The Hub targets parents because, among other things, a parent’s mindset also influences a child’s. When Parker put education on the back burner for herself, it deprioritized school’s importance for her family. None of her children so far has graduated from high school. She moved to Decatur from Alabama several years ago after both her parents and a sibling died. The move, she said, was a fresh start. Her daughter, who struggled socially in Alabama, has thrived in the DeKalb school district. There’s a level of support here that she was not getting previously, Parker said. The teen is on course to be the first in her family to receive a diploma.

“She’s encouraging me,” Parker said, adding that they can now help each other with homework.

“No matter what we do in the Hub, it’s around the impact on these children,” Coward said.

Twenty students started in the GED program's first class, each with his or her unique deficiencies and life hurdles. Many needed pacing that could help them better retain the information. Some needed help around their work hours. Some did not speak English as a first language, a frequent hurdle in a district where many of the 100,000 students are immigrants and refugees. Classes meet Mondays and Wednesdays for two hours, with morning and evening times to fit busy schedules.

Monday evening, seven students gathered at a conference table and thumbed through GED study guides, with so many pages they easily remind one of old phone books.

“Drives his girlfriend crazy,” Narva Dunlap, a family engagement specialist, read to the students. “Is that a complete sentence or a fragment?”

Fragment.

“Why is that a fragment?”

It is missing a subject.

As the number of participants grow, students are grouped based on need and separated into different classes. That evening, two math classes also were taking place at the Hub. More than 500 people expressed interest when the fall GED program was announced.

“All the parents have different starting places,” Dunlap said. “No matter what your needs are, we try to meet you. They say it takes a village to raise a child. It takes one to raise our families.”

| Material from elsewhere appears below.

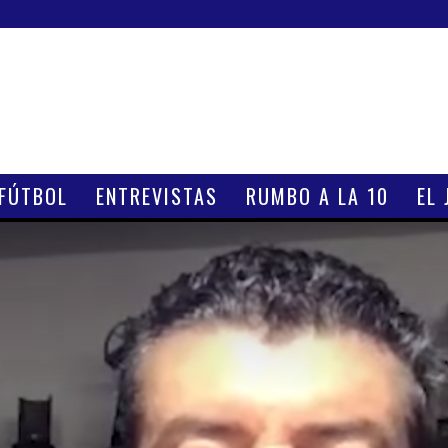
 FÚTBOL
ENTREVISTAS
RUMBO A LA 10
EL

Parker’s starting assessment earlier this year showed her math comprehension at a fifth-grade level. A recent assessment showed that improved in less than six months to 11th grade and eight months. Recently, she completed a GED practice test with a passing grade at the minimum passing threshold, but is continuing the tutoring sessions at DeKalb’s Family IMPACT Hub to build on that score. She’s already taking dual-enrollment courses at Georgia Piedmont Technical College and plans to get a psychology degree from Georgia State.

“When we first started, I felt so stupid,” she said. “I didn’t think I would be this far this soon. What I don’t know, there’s someone here to help. Now, I’ve got a goal, and I’m so grateful for the second chance.

“I did not even see this happening for me last year.”